## Prompt
Up to and including the line with "Moteur multicoque", copy the records below exactly from their first line.
BEGIN Given information
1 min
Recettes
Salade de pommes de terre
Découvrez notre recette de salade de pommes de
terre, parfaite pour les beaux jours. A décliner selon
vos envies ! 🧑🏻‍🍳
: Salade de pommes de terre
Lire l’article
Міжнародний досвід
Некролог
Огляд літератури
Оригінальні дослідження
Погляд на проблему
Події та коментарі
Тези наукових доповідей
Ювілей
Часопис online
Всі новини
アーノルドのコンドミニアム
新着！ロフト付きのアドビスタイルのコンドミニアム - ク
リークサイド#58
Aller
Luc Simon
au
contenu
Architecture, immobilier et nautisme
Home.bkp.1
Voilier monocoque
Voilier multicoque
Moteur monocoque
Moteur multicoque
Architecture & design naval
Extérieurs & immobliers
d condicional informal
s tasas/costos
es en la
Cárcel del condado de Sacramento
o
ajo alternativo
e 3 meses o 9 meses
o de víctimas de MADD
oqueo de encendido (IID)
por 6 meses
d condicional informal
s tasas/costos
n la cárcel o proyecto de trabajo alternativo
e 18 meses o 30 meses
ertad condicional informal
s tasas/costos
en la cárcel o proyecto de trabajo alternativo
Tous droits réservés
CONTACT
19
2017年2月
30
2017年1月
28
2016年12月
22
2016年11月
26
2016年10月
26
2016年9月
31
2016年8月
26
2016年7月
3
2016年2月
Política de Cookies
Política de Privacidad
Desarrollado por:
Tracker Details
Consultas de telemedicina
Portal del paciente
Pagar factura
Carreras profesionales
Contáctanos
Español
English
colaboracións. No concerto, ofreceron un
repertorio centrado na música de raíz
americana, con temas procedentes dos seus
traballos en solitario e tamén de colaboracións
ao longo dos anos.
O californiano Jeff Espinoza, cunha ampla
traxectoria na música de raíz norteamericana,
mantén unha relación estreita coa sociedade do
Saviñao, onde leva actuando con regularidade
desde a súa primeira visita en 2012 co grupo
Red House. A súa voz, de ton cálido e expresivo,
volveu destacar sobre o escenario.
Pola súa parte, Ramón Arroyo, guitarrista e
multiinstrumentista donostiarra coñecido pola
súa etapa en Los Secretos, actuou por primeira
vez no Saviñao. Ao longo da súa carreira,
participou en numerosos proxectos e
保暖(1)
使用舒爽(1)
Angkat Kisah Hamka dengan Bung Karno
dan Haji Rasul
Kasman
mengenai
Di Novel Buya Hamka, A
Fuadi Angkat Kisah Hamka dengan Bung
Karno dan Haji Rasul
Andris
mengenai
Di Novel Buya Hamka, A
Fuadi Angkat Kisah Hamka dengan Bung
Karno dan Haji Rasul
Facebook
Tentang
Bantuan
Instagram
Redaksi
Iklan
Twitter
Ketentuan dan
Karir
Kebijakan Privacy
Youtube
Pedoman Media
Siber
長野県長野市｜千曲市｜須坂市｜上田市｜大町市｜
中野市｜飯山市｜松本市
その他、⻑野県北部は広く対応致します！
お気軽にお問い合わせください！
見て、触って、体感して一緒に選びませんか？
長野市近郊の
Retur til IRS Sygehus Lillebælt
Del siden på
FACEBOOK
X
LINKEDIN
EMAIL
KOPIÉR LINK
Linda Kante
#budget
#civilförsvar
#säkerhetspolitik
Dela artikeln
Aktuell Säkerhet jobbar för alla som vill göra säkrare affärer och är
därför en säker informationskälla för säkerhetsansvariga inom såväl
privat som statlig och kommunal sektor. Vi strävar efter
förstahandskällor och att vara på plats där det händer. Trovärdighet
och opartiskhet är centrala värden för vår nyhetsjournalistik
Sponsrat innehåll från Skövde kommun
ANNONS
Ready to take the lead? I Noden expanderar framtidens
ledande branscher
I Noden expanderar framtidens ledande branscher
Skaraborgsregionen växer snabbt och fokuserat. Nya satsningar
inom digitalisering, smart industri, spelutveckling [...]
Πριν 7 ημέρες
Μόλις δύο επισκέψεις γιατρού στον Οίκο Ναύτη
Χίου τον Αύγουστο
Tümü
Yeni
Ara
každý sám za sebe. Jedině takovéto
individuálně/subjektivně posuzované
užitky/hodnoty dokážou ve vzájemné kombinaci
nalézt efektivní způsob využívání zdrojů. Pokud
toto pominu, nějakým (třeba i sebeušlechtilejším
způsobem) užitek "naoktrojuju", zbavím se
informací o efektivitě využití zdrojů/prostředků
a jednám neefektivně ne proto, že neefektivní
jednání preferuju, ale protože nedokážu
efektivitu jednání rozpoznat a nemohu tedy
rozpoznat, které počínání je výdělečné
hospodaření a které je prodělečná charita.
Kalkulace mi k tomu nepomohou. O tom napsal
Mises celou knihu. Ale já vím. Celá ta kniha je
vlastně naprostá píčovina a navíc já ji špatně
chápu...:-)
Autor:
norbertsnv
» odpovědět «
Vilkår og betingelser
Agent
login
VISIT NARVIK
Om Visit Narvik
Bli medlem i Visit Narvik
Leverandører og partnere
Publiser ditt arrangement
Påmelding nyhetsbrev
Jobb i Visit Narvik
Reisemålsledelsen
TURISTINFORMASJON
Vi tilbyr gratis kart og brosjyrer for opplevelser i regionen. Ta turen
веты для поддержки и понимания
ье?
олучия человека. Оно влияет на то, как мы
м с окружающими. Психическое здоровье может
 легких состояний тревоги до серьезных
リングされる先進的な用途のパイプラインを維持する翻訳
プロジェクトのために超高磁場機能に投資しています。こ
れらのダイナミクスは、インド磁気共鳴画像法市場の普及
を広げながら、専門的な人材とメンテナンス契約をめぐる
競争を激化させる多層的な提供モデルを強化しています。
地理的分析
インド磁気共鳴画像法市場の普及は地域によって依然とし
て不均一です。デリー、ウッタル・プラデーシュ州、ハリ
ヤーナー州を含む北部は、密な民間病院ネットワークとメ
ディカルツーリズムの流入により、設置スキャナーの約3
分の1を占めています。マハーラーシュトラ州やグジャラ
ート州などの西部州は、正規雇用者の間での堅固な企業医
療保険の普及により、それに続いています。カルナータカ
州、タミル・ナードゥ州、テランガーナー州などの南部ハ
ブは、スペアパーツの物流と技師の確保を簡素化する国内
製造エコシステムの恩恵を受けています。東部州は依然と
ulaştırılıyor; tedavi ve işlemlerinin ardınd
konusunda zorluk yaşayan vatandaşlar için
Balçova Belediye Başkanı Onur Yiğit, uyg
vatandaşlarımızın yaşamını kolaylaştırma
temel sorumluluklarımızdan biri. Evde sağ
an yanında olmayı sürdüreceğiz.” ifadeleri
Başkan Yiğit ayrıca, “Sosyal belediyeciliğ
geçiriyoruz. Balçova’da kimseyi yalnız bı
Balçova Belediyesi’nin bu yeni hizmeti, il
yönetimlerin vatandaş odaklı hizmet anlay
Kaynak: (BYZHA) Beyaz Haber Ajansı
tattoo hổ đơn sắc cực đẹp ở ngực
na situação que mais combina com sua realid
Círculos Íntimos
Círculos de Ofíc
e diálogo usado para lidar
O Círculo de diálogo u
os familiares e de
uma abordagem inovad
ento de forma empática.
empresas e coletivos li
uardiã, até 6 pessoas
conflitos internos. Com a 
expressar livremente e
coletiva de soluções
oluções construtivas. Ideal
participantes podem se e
END Given information
## Reply to the exercise
1 min
Recettes
Salade de pommes de terre
Découvrez notre recette de salade de pommes de
terre, parfaite pour les beaux jours. A décliner selon
vos envies ! 🧑🏻‍🍳
: Salade de pommes de terre
Lire l’article
Міжнародний досвід
Некролог
Огляд літератури
Оригінальні дослідження
Погляд на проблему
Події та коментарі
Тези наукових доповідей
Ювілей
Часопис online
Всі новини
アーノルドのコンドミニアム
新着！ロフト付きのアドビスタイルのコンドミニアム - ク
リークサイド#58
Aller
Luc Simon
au
contenu
Architecture, immobilier et nautisme
Home.bkp.1
Voilier monocoque
Voilier multicoque
Moteur monocoque
Moteur multicoque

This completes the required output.